NAK on converting RMP entries in response to guest accesses. Corrupting guest
data (due to dropping the "validated" flag) on a rogue/incorrect guest emulation
request or misconfigured PV feature is double ungood. The potential kernel panic
below isn't much better.
And I also don't think we need this heavyweight flow for user access, e.g.

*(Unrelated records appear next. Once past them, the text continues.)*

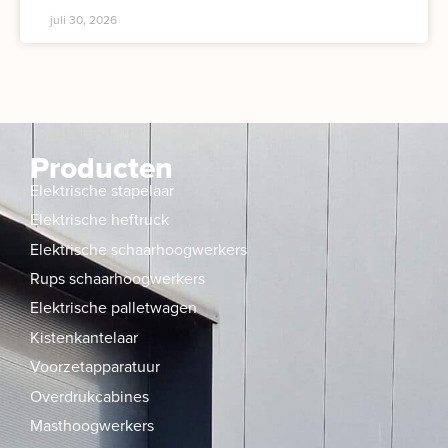
juli 30, 2026
Producten
Elektrische stapelaar
Elektrische heftruck
Elektrische schaarhoogwerkers
Rups schaarhoogwerkers
Elektrische palletwagen
Kistenkantelaar
Voorzetapparatuur
Overdrukcabines
Masthoogwerkers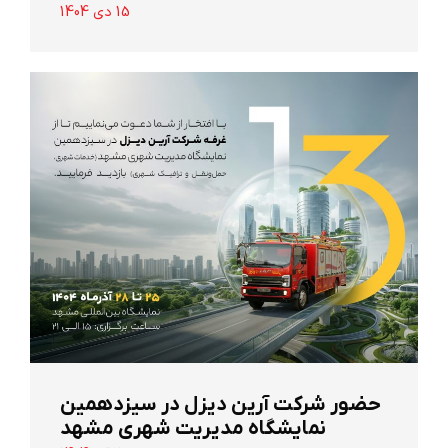
15 دی 1404
حضور شرکت آرین ‌دیزل در سیزدهمین
نمایشگاه مدیریت شهری مشهد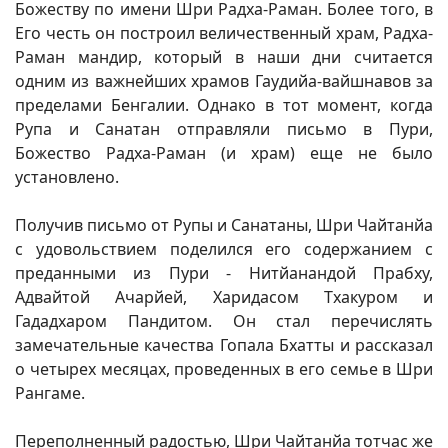
Божеству по имени Шри Радха-Раман. Более того, в
Его честь он построил величественный храм, Радха-
Раман мандир, который в наши дни считается
одним из важнейших храмов Гаудийа-вайшнавов за
пределами Бенгалии. Однако в тот момент, когда
Рупа и Санатан отправляли письмо в Пури,
Божество Радха-Раман (и храм) еще не было
установлено.
Получив письмо от Рупы и Санатаны, Шри Чайтанйа
с удовольствием поделился его содержанием с
преданными из Пури - Нитйанандой Прабху,
Адвайтой Ачарйей, Харидасом Тхакуром и
Гададхаром Пандитом. Он стал перечислять
замечательные качества Гопала Бхатты и рассказал
о четырех месяцах, проведенных в его семье в Шри
Рангаме.
Переполненный радостью, Шри Чайтанйа тотчас же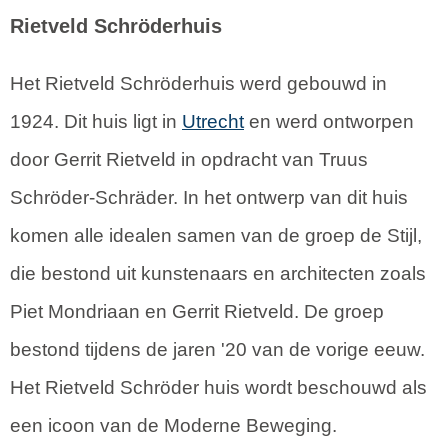
Rietveld Schröderhuis
Het Rietveld Schröderhuis werd gebouwd in
1924. Dit huis ligt in
Utrecht
en werd ontworpen
door Gerrit Rietveld in opdracht van Truus
Schröder-Schräder. In het ontwerp van dit huis
komen alle idealen samen van de groep de Stijl,
die bestond uit kunstenaars en architecten zoals
Piet Mondriaan en Gerrit Rietveld. De groep
bestond tijdens de jaren '20 van de vorige eeuw.
Het Rietveld Schröder huis wordt beschouwd als
een icoon van de Moderne Beweging.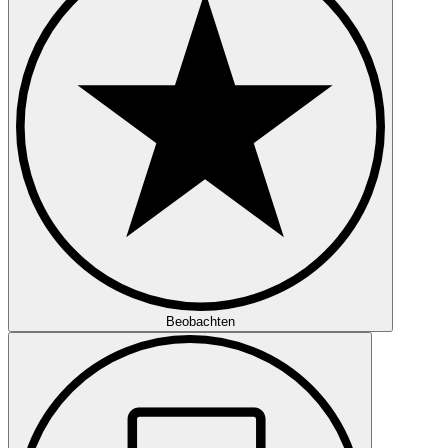
Beobachten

__copy_to_user(), just eat the RMP violation #PF like all other #PFs and exit
to userspace with -EFAULT.
kvm_vcpu_map() and friends might need the manual lookup, at least initially,
in an ideal world that would be naturally handled by gup(), e.g. by unmapping
guest private memory or whatever approach TDX ends up employing to avoid #MCs.
+ */
+ if (rmpentry_assigned(e)) {
+ pr_err("SEV-SNP: write to guest private gfn %llx\n", gfn);
+ rc = snp_make_page_shared(kvm_get_vcpu(kvm, 0),
+ gfn << PAGE_SHIFT, pfn, PG_LEVEL_4K);
+ BUG_ON(rc != 0);
+ }
+}
...
+void kvm_arch_write_gfn_begin(struct kvm *kvm, struct kvm_memory_slot *slot, gfn_t gfn)
+{
+ update_gfn_track(slot, gfn, KVM_PAGE_TRACK_WRITE, 1);
Tracking only writes isn't correct, as KVM reads to guest private memory will
return garbage. Pulling the rug out from under KVM reads won't fail as
spectacularly as writes (at least not right away), but they'll still fail. I'm
actually ok reading garbage if the guest screws up, but KVM needs consistent
semantics.
Good news is that per-gfn tracking is probably overkill anyways. As mentioned
above, user access don't need extra magic, they either fail or they don't.
For kvm_vcpu_map(), one thought would be to add a "short-term" map variant that
is not allowed to be retained across VM-Entry, and then use e.g. SRCU to block
PSC requests until there are no consumers.